WHAT YOU SHOULD DO
Copy the entries exactly. Leave nothing out and add nothing.

:: AVAILABLE DATA ::

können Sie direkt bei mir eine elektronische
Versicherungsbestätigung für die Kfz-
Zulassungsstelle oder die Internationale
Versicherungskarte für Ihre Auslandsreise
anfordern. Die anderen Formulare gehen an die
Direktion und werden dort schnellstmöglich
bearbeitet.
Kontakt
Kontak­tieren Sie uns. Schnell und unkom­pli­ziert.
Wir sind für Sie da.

:::

EXERCISE RESPONSE
können Sie direkt bei mir eine elektronische
Versicherungsbestätigung für die Kfz-
Zulassungsstelle oder die Internationale
Versicherungskarte für Ihre Auslandsreise
anfordern. Die anderen Formulare gehen an die
Direktion und werden dort schnellstmöglich
bearbeitet.
Kontakt
Kontak­tieren Sie uns. Schnell und unkom­pli­ziert.
Wir sind für Sie da.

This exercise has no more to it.